The moderate coalition that put together a budget with much coaxing and persuading from Governor Mark Warner is particularly amazing when viewed against the ultra-conservative, anti-tax successes in other states. Delegates and Senators from both parties took statesmanlike positions in voting for a reasonable and responsible budget while putting themselves in probable political peril with almost certain stiff challenges in the next election.
I plan to look for ways to hold the coalition together on future issues to ensure that Virginia stays in the mainstream. We need to continue to work together to improve the business climate and economic development of the state and to improve the quality of life for all citizens. Such issues are not Republican or Democratic but rather are in the moderate range on a political spectrum that spans the extremes of political thought.
A change in leadership in the House of Delegates is likely after the next election of members. The coalition could work together to put in place bipartisan or nonpartisan leadership in the House of Delegates to reduce the sharp divisions and partisanship that too often inhibit the House in doing its work effectively.

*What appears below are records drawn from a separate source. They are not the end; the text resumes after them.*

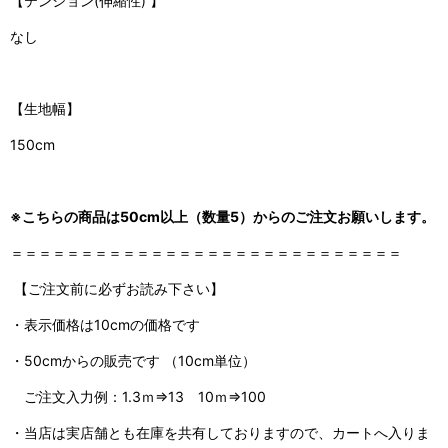
【
テンション(伸縮性)
】
なし
【生地幅】
150cm
※こちらの商品は50cm以上（数量5）からのご注文お願いします。
＝＝＝＝＝＝＝＝＝＝＝＝＝＝＝＝＝＝＝＝＝＝＝＝＝＝＝＝
【ご注文前に必ずお読み下さい】
・表示価格は10cmの価格です
・50cmからの販売です （10cm単位）
ご注文入力例：1.3ｍ⇒13 10ｍ⇒100
・当店は実店舗とも在庫を共有しておりますので、
カートへ入りま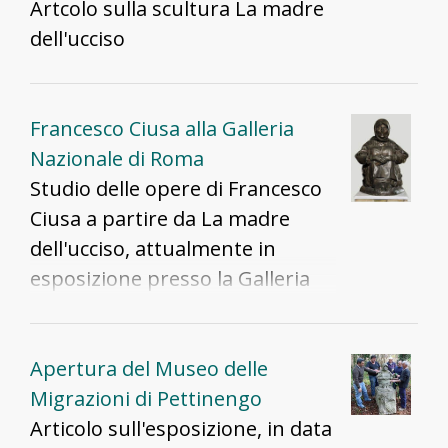
Artcolo sulla scultura La madre
dell'ucciso
Francesco Ciusa alla Galleria
Nazionale di Roma
Studio delle opere di Francesco
Ciusa a partire da La madre
dell'ucciso, attualmente in
esposizione presso la Galleria
Nazionale d’Arte Moderna di
Roma
Apertura del Museo delle
Migrazioni di Pettinengo
Articolo sull'esposizione, in data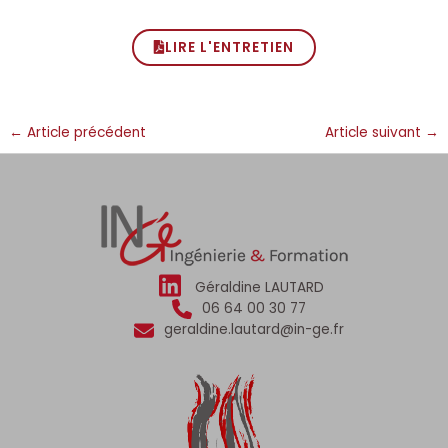
LIRE L'ENTRETIEN
←
Article précédent
Article suivant
→
Géraldine LAUTARD
06 64 00 30 77
geraldine.lautard@in-ge.fr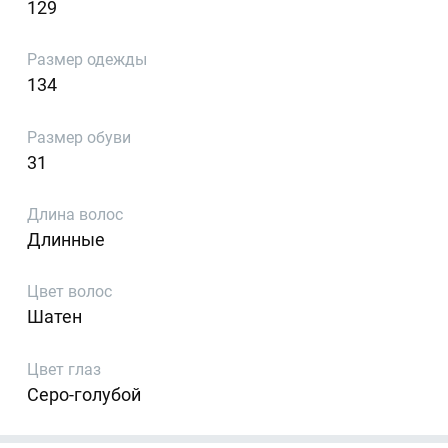
129
Размер одежды
134
Размер обуви
31
Длина волос
Длинные
Цвет волос
Шатен
Цвет глаз
Серо-голубой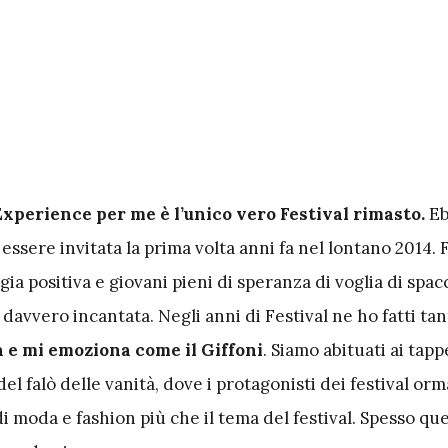
 Experience per me è l’unico vero Festival rimasto.
Eb
 essere invitata la prima volta anni fa nel lontano 2014. 
gia positiva e giovani pieni di speranza di voglia di spacc
avvero incantata. Negli anni di Festival ne ho fatti tan
 e mi emoziona come il Giffoni
. Siamo abituati ai tapp
 del falò delle vanità, dove i protagonisti dei festival orm
 di moda e fashion più che il tema del festival. Spesso que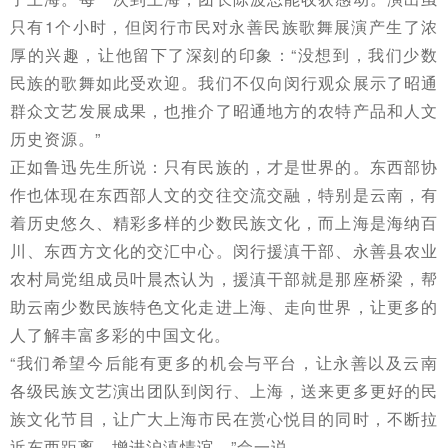
只有1个小时，但闵行市民对永善民族歌舞展演产生了浓
厚的兴趣，让他留下了深刻的印象：“没想到，我们少数
民族的歌舞如此受欢迎。我们不仅向闵行观众展示了昭通
群众文艺发展成果，也推介了昭通地方的农特产品和人文
历史资源。”
正如鲁迅先生所说：只有民族的，才是世界的。
东西部协
作也体现在东西部人文的交往交流交融，特别是云南，有
着历史悠久、精彩多样的少数民族文化，而上海是海纳百
川、东西方文化的交汇中心。
闵行援滇干部、永善县农业
农村局党组成员叶晨杰认为，援滇干部就是那座桥梁，帮
助云南少数民族特色文化走进上海、走向世界，让更多的
人了解丰富多彩的中国文化。
“我们希望今后能有更多的机会与平台，让永善以及云南
各级民族文艺演出团队到闵行、上海，送来更多更好的民
族文化节目，让广大上海市民在赏心悦目的同时，不断拉
近东西距离、增进沪滇情谊。”佘一说。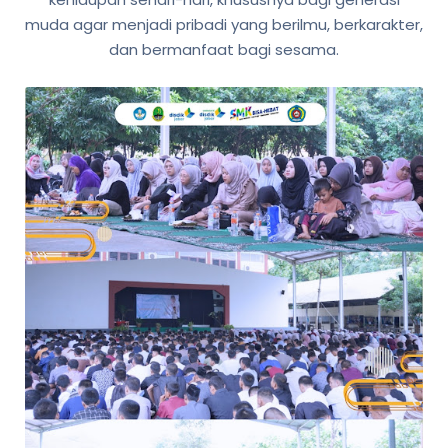
muda agar menjadi pribadi yang berilmu, berkarakter,
dan bermanfaat bagi sesama.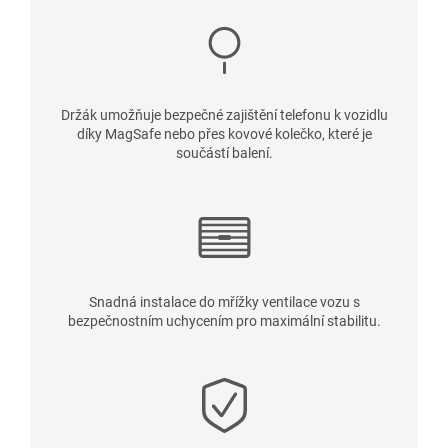
Držák umožňuje bezpečné zajištění telefonu k vozidlu
díky MagSafe nebo přes kovové kolečko, které je
součástí balení.
Snadná instalace do mřížky ventilace vozu s
bezpečnostním uchycením pro maximální stabilitu.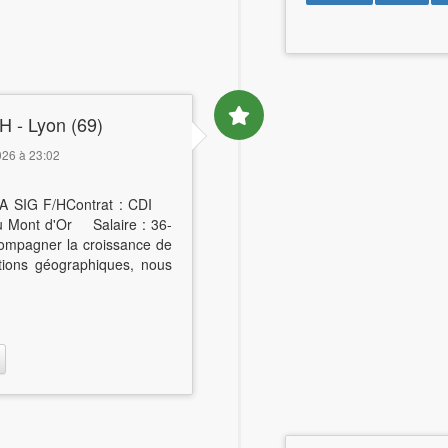
H - Lyon (69)
2026 à 23:02
 BA SIG F/HContrat : CDI
au Mont d'Or Salaire : 36-
agner la croissance de
ations géographiques, nous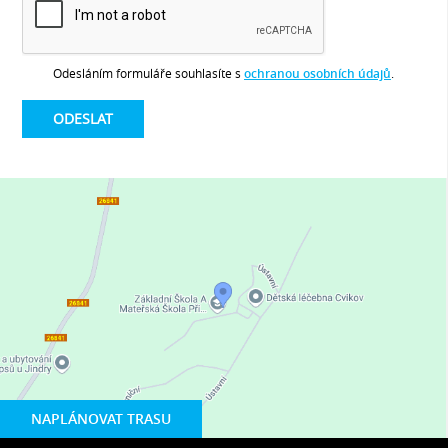
Odesláním formuláře souhlasíte s
ochranou osobních údajů
.
NAPLÁNOVAT TRASU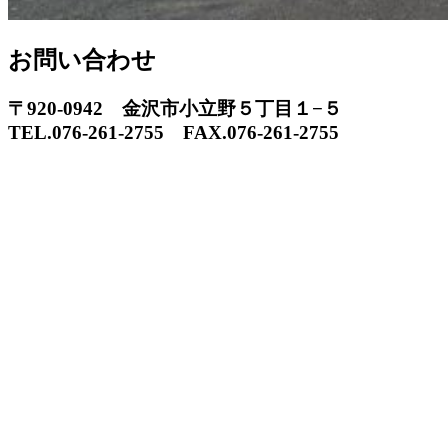
お問い合わせ
〒920-0942 金沢市小立野５丁目１−５
TEL.076-261-2755 FAX.076-261-2755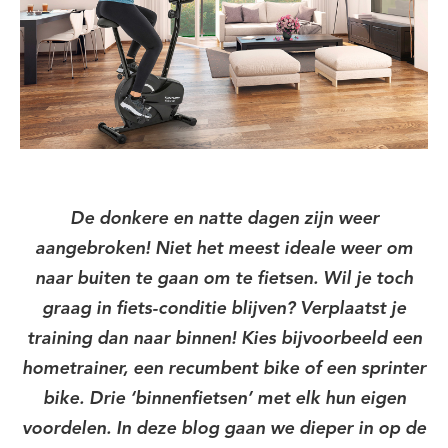
De donkere en natte dagen zijn weer
aangebroken! Niet het meest ideale weer om
naar buiten te gaan om te fietsen. Wil je toch
graag in fiets-conditie blijven? Verplaatst je
training dan naar binnen! Kies bijvoorbeeld een
hometrainer, een recumbent bike of een sprinter
bike. Drie ‘binnenfietsen’ met elk hun eigen
voordelen. In deze blog gaan we dieper in op de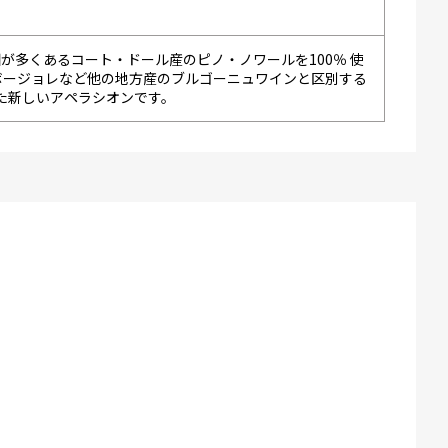
が多くあるコート・ドール産のピノ・ノワールを100％ 使
ボージョレなど他の地方産のブルゴーニュワインと区別する
れた新しいアペラシオンです。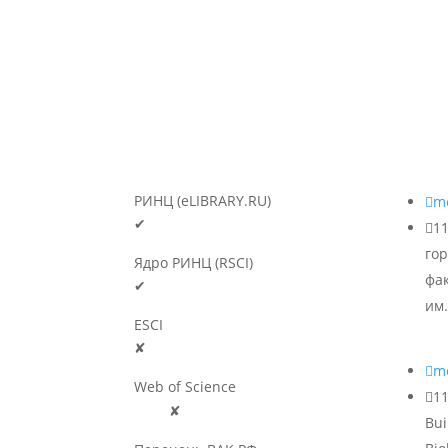
РИНЦ (eLIBRARY.RU)

m
✔

1
гор
Ядро РИНЦ (RSCI)
фа
✔
им.
ESCI
✘

m
Web of Science

11
🛈
✘
Bui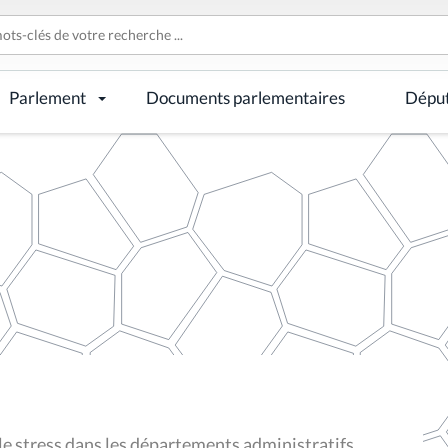
Parlement
Documents parlementaires
Dépu
le stress dans les départements administratifs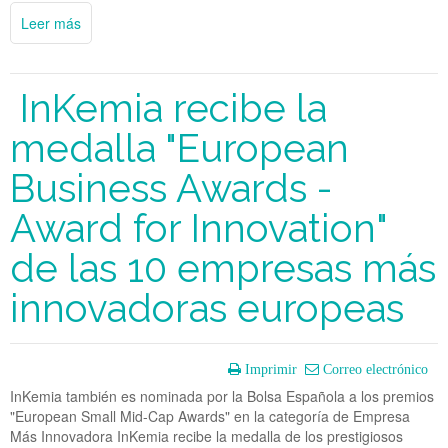
Leer más
InKemia recibe la
medalla "European
Business Awards -
Award for Innovation"
de las 10 empresas más
innovadoras europeas
Imprimir
Correo electrónico
InKemia también es nominada por la Bolsa Española a los premios
"European Small Mid-Cap Awards" en la categoría de Empresa
Más Innovadora InKemia recibe la medalla de los prestigiosos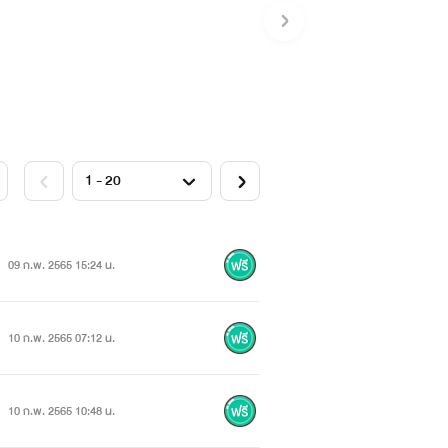
09 ก.พ. 2565 15:24 น.
10 ก.พ. 2565 07:12 น.
10 ก.พ. 2565 10:48 น.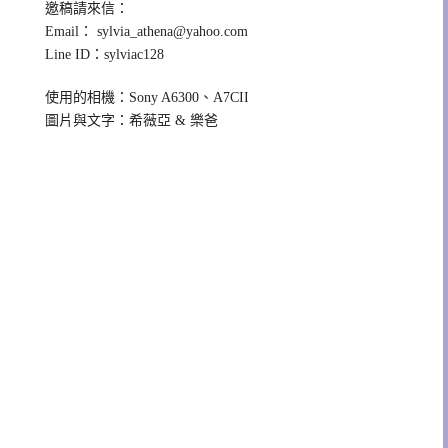
邀稿請來信：
Email：
sylvia_athena@yahoo.com
Line ID：sylviac128
使用的相機：Sony A6300、A7CII
圖片與文字：希薇亞 & 樂爸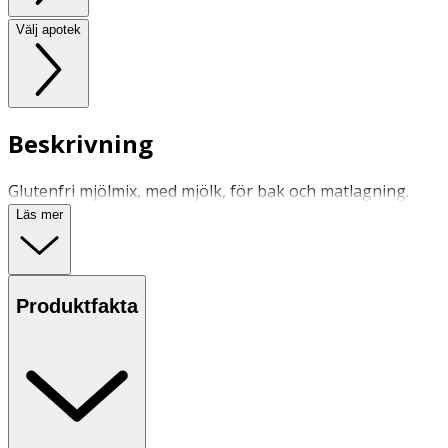
Välj apotek
Beskrivning
Glutenfri mjölmix, med mjölk, för bak och matlagning.
Läs mer
Produktfakta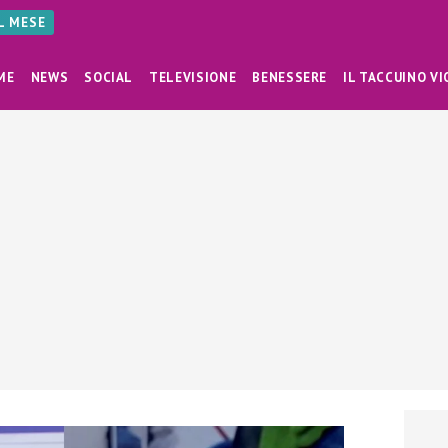
AL MESE
ME
NEWS
SOCIAL
TELEVISIONE
BENESSERE
IL TACCUINO VI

The pressures of legislative service over the past several months remind me of the dislike that George Mason developed about public life. As quoted in the current issue of the Journal of Colonial Williamsburg, Mason wrote in his Will advising his heirs to prefer the happiness and independence of a private station to the troubles and vexations of public business. Mason made an exception when the necessity of the times should engage them in public affairs. While there have been many frustrations and disappointments over the past several months, I am honored and pleased to be able to work on behalf of my constituents on these critically important public policy issues.